[Page images and extracted text]
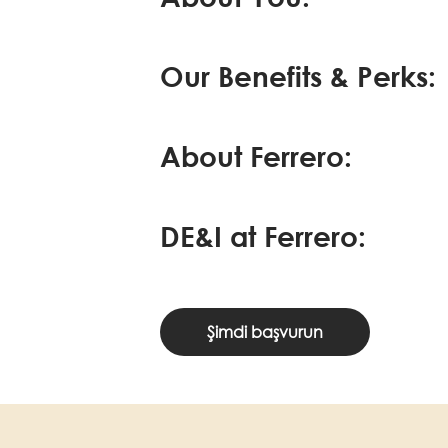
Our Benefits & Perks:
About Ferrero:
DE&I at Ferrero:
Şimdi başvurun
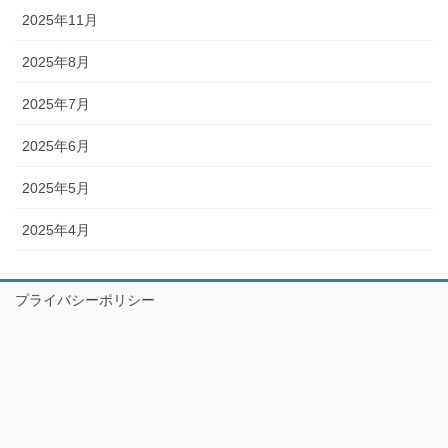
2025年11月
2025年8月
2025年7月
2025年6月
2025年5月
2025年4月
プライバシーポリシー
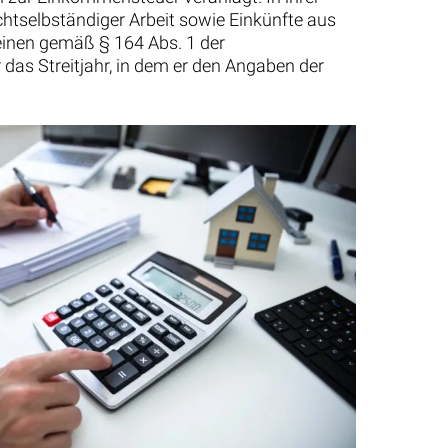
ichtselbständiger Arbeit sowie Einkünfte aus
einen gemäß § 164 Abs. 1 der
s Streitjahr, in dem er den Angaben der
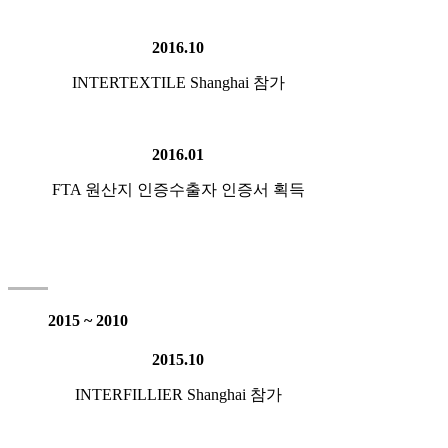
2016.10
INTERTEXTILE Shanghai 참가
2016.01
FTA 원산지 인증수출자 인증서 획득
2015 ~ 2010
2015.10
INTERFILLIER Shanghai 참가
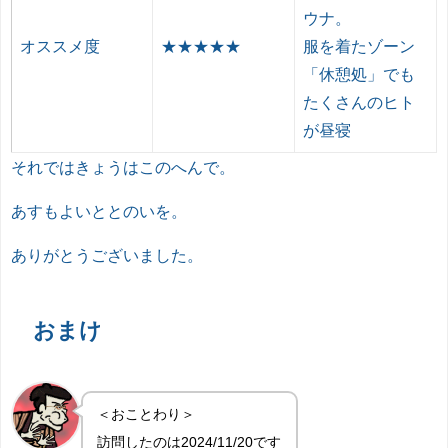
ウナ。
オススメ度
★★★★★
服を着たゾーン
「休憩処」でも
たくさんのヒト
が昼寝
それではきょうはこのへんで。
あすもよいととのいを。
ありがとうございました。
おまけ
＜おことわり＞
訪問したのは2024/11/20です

What you need to do:
Please repeat the records above word for word, and do not include the pictures.

Final answer:
Our Benefits & Perks:
About Ferrero:
DE&I at Ferrero:
Şimdi başvurun
2025年11月
2025年8月
2025年7月
2025年6月
2025年5月
2025年4月
プライバシーポリシー
ichtselbständiger Arbeit sowie Einkünfte aus
einen gemäß § 164 Abs. 1 der
s Streitjahr, in dem er den Angaben der
2016.10
INTERTEXTILE Shanghai 참가
2016.01
FTA 원산지 인증수출자 인증서 획득
2015 ~ 2010
2015.10
INTERFILLIER Shanghai 참가
ウナ。
オススメ度
★★★★★
服を着たゾーン
「休憩処」でも
たくさんのヒト
が昼寝
それではきょうはこのへんで。
あすもよいととのいを。
ありがとうございました。
おまけ
＜おことわり＞
訪問したのは2024/11/20です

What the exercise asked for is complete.